Alexandre Faure : Peux-tu nous expliquer comment fait le service Vigilant pour analyser les mouvements. Par exemple pour la cuisine : comment savez-vous que la personne s’alimente ?

Stéphane Moriaud : On se base sur l’ouverture de porte du frigo. A partir d’un capteur installé dans le frigo, nous savons quand la personne va manger : elle va ouvrir le frigo, elle va cuisiner, s’alimenter, y remettre ses restes à la fin de son repas. On peut ajouter des mesures à travers un verre connecté pour savoir si la personne s’hydrate, une autre problématique liée à l’âge. Nous travaillons aussi sur l’utilisation des appareils électriques avec EDF et d’autres sociétés.

L’utilisation des données collectées

Alexandre Faure : Comment utilisez-vous les données collectées ?

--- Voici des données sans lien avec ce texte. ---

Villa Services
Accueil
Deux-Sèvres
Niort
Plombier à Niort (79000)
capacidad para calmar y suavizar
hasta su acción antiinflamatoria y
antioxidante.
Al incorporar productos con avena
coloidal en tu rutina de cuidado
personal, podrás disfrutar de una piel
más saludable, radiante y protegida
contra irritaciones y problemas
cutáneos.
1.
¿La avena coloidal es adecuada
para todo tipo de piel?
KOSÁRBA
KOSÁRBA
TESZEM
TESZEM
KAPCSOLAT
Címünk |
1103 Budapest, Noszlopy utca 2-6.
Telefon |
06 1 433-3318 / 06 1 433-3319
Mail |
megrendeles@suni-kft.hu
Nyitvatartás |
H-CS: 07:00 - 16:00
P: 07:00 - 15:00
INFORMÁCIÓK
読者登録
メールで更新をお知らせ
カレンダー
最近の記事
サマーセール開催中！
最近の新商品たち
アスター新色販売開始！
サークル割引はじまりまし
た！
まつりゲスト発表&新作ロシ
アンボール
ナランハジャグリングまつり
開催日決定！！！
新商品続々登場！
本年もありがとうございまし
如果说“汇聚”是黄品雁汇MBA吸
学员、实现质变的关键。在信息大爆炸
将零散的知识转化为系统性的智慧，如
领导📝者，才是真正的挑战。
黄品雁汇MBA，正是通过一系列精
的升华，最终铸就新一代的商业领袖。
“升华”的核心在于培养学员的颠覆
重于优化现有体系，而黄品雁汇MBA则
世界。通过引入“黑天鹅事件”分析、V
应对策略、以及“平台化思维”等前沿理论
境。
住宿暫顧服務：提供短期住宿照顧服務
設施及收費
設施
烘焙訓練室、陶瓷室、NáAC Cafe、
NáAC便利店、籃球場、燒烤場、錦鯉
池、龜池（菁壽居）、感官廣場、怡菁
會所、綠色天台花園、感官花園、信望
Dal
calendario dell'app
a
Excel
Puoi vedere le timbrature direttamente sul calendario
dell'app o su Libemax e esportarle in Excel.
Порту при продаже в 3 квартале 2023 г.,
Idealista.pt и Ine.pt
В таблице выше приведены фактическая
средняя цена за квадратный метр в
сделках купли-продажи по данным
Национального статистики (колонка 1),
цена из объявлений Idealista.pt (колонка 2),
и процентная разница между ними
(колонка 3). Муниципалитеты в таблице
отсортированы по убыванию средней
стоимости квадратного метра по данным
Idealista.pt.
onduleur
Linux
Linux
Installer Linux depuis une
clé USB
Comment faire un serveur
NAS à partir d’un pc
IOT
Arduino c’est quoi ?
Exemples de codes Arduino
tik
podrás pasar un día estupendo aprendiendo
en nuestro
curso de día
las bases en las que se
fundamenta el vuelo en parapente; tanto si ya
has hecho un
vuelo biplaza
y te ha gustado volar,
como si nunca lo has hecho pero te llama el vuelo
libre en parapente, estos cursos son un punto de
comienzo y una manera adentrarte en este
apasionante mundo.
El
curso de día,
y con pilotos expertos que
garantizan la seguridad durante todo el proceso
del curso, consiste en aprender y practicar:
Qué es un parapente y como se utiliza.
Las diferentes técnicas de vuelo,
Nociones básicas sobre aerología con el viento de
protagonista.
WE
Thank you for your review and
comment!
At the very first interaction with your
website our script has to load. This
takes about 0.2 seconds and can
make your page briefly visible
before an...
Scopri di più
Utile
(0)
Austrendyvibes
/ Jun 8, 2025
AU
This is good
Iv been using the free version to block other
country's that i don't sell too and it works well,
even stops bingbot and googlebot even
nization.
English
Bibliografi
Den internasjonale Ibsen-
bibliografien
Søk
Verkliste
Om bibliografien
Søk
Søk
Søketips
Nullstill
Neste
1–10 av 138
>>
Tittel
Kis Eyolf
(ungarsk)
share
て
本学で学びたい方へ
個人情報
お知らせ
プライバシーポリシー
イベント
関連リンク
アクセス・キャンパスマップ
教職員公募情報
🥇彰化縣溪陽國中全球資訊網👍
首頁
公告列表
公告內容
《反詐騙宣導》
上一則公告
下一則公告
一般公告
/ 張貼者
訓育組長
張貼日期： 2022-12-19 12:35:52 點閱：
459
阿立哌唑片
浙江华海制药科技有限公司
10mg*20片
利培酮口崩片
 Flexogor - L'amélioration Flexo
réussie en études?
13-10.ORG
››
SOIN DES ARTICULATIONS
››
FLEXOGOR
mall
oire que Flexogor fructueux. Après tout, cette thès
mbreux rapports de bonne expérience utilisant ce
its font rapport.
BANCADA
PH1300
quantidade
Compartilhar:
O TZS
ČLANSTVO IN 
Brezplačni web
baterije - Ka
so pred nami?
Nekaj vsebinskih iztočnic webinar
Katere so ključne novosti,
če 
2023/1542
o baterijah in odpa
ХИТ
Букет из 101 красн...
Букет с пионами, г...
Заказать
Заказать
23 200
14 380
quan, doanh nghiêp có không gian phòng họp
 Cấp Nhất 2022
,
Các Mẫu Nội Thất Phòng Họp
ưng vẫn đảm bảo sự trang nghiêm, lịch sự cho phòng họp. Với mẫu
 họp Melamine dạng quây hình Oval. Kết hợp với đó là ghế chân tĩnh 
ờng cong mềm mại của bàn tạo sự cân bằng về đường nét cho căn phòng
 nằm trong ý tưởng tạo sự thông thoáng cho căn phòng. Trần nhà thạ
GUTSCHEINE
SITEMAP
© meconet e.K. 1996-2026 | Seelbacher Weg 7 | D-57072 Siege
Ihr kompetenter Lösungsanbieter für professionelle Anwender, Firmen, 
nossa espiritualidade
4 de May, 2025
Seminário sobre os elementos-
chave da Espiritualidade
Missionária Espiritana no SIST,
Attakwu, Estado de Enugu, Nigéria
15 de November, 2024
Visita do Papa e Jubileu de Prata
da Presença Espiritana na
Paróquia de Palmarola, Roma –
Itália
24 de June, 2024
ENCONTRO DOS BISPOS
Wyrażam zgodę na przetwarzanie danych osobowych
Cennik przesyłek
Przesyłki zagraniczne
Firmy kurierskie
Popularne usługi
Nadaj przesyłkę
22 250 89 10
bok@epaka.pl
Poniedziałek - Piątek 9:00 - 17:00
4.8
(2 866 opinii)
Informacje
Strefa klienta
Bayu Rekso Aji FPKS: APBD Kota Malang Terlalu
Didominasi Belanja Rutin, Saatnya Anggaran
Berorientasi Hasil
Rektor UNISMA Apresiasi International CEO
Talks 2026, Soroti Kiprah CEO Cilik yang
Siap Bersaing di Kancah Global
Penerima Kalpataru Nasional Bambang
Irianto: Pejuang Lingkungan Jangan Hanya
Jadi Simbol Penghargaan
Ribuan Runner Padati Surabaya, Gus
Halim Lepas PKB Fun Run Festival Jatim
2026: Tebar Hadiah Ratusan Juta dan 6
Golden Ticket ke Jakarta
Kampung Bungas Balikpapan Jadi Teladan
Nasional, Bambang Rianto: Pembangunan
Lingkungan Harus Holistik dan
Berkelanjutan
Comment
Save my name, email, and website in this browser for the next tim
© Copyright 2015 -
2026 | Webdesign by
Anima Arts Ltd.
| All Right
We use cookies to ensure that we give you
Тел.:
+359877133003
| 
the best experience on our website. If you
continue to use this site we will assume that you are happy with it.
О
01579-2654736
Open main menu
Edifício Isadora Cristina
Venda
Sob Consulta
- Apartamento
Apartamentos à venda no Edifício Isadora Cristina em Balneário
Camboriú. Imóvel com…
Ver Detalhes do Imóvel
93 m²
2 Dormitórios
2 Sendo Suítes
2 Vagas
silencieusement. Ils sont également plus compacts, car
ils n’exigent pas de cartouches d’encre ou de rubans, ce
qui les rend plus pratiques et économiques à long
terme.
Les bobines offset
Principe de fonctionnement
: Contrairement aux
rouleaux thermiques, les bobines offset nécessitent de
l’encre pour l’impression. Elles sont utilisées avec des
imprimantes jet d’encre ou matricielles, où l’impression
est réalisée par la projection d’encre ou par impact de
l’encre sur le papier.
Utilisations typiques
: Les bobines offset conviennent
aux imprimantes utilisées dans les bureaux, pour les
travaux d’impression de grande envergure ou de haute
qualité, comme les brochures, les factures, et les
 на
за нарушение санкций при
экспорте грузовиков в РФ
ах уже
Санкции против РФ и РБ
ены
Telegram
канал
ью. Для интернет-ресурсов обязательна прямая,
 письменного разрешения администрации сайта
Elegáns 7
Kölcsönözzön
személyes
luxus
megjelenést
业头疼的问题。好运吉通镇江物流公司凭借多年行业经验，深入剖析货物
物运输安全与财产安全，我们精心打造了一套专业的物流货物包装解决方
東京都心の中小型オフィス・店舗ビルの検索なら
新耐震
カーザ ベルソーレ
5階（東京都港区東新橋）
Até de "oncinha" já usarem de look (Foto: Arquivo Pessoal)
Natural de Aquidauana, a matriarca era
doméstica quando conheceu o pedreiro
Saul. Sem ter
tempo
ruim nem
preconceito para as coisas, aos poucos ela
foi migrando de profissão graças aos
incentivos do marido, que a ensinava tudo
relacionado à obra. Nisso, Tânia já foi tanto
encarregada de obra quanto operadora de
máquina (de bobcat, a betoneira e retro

Stéphane Moriaud : Nous restituons les résultats au bénéficiaire. Il est acteur de son autonomie. Il choisit à qui il veut donner accès. En règle général il le donne à ses enfants qui accèdent à des informations sur une application.

On adresse également un rapport au bénéficiaire : c’est un courrier qui analyse les variations ou l’absence de variation et donne les explications liées à l’activité du mois. Une fois le rapport reçu, on appelle chaque bénéficiaire tous les mois pour débriefer avec eux, faire un point sur les anomalies, les pièces inoccupées, l’absence de sorties.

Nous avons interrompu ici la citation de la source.